Além do mau humor no mercado financeiro, o tema mobilizou a oposição ao governo no Congresso. A Comissão de Assuntos Econômicos (CAE) do Senado chegou a aprovar um convite ao presidente da Petrobras, Jean Paul Prates, para prestar esclarecimentos sobre a possível interferência governamental na companhia.
Em relação à Vale, privatizada há 27 anos, contribuíram para a volatilidade das ações o imbróglio envolvendo a sucessão e a insistência do governo em emplacar o nome de Guido Mantega na presidência da mineradora ou pelo menos em seu conselho de administração.
O conselho da empresa decidiu prorrogar o mandato do atual presidente, Eduardo Bartolomeo, até o fim do ano, num episódio que gerou a renúncia de um conselheiro – ele deixou o colegiado falando em “influência política” e “manipulação” no processo.
No acumulado do ano, a ação da companhia (VALE3) caiu cerca de 22%, também prejudicada pelos preços relativamente baixos do minério de ferro, e foi responsável por mais de 50% de toda a desvalorização do Ibovespa.
Eletrobras também está na mira do governo
As investidas do governo na Petrobras e na Vale aumentaram as desconfianças sobre os papéis da Eletrobras (ELET3). Desde que assumiu, Lula se diz disposto a reverter a privatização estabelecida pela lei 14.182/21, do governo Jair Bolsonaro (PL).
Considerando a parcela do Banco Nacional de Desenvolvimento Econômico e Social (BNDES), o governo ainda detém cerca de 40% das ações da companhia.

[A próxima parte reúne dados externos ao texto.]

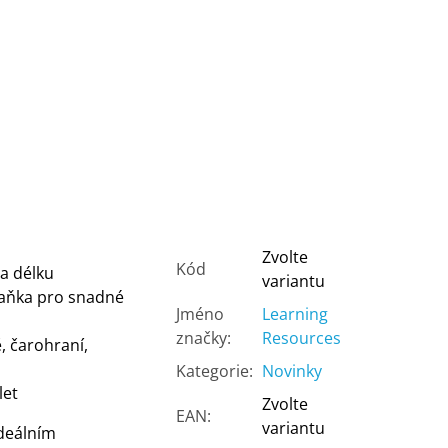
Zvolte
Kód
a délku
variantu
aňka pro snadné
Jméno
Learning
značky
:
Resources
, čarohraní,
Kategorie
:
Novinky
let
Zvolte
EAN
:
variantu
deálním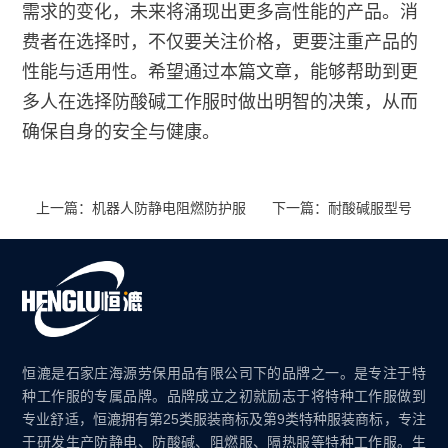
需求的变化，未来将涌现出更多高性能的产品。消
费者在选择时，不仅要关注价格，更要注重产品的
性能与适用性。希望通过本篇文章，能够帮助到更
多人在选择防酸碱工作服时做出明智的决策，从而
确保自身的安全与健康。
上一篇：机器人防静电阻燃防护服
下一篇：耐酸碱服型号
恒漉是石家庄海源劳保用品有限公司下的品牌之一。是专注于特
种工作服的专属品牌。品牌成立之初就励志于将特种工作服做到
专业舒适，恒漉拥有第25类服装商标及第9类特种服装商标，专注
于研发生产防静电、防酸碱、阻燃服、隔热服等特种工作服。生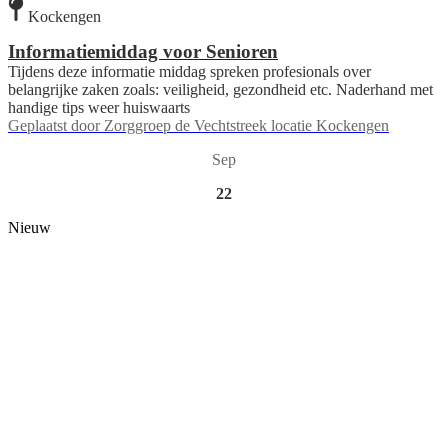
Kockengen
Informatiemiddag voor Senioren
Tijdens deze informatie middag spreken profesionals over
belangrijke zaken zoals: veiligheid, gezondheid etc. Naderhand met
handige tips weer huiswaarts
Geplaatst door
Zorggroep de Vechtstreek locatie Kockengen
Sep
22
Nieuw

Porém, graças ao desenho da lei de privatização, nenhuma acionista tem poder de voto maior que 10%.
O dispositivo foi aprovado para blindar a empresa de interferência política. Para adquirir mais da metade das ações e resgatar o controle da empresa, o governo teria que desembolsar um valor equivalente a R$ 100 bilhões, o que é considerado improvável pelos agentes econômicos.

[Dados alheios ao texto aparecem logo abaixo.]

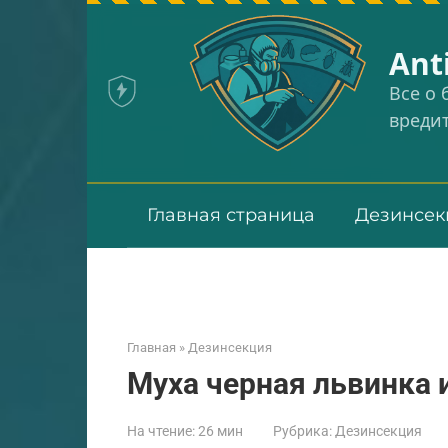
Перейти
к
Аnt
контенту
Все о
вреди
Главная страница
Дезинсек
Главная
»
Дезинсекция
Муха черная львинка 
На чтение:
26 мин
Рубрика:
Дезинсекция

Mesmo assim, a Eletrobras não está blindada de ruídos políticos. As ações ordinárias chegaram a cair 4,11% no pregão de 7 de fevereiro. “O governo tem ainda espaço para retomar a sua influência na Eletrobras”, afirmou ao e-Investidor o head de renda variável da Levante, Flavio Conde. “A companhia possui um alcance estadual e nacional muito maior do que a Vale”, disse.Na semana passada, um relatório do banco de investimentos Goldman Sachs recomendou a saída dos investidores dos papéis de estatais brasileiras, considerando que o cenário remete a “casos de maior envolvimento” do governo nas referidas empresas. “Tais eventos normalmente levaram a um prêmio de risco mais elevado para ativos brasileiros”, diz o relatório.
Juros americanos afetam desempenho das bolsas
Além dos problemas internos do Brasil, os investidores consideraram a mudança nas perspectivas para os juros nos EUA.

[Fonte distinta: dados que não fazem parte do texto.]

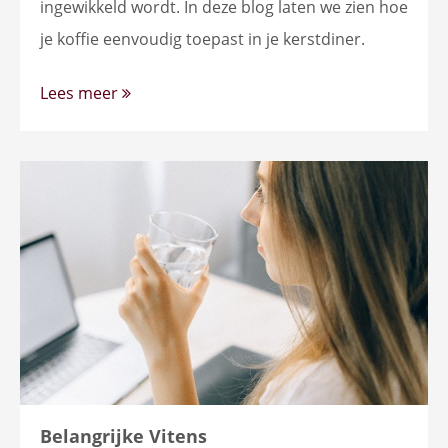
ingewikkeld wordt. In deze blog laten we zien hoe
je koffie eenvoudig toepast in je kerstdiner.
Lees meer
Belangrijke Vitens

Desde o ano passado, cresciam as apostas num corte da taxa já em março deste ano, o que favoreceu os ativos de maior risco e rendimento. A B3 se beneficiou do movimento especialmente no último trimestre de 2023, quando o investimento estrangeiro somou R$ 45 bilhões, levando o Ibovespa a bater seu recorde nominal histórico.
Porém, a resiliência da economia americana no primeiro trimestre tem afetado as projeções mais otimistas sobre a redução. Com números consistentes de atividade econômica, o Federal Reserve (Fed, banco central americano) provavelmente será mais cauteloso em baixar os juros, sob o risco de inflação.
Em sua última reunião, o colegiado decidiu manter a taxa entre 5,25% e 5,50% ao ano. A projeção inicial, de seis cortes no ano, caiu para três. A expectativa dos agentes financeiros é de que o primeiro deles ocorra apenas no segundo semestre.
Em um cenário em que os EUA demoram mais a cortar a remuneração de seus títulos e as grandes empresas brasileiras seguem na mira do governo Lula, o investidor externo tende a preferir alocar seus recursos – ou boa parte deles – no mercado mais seguro do mundo.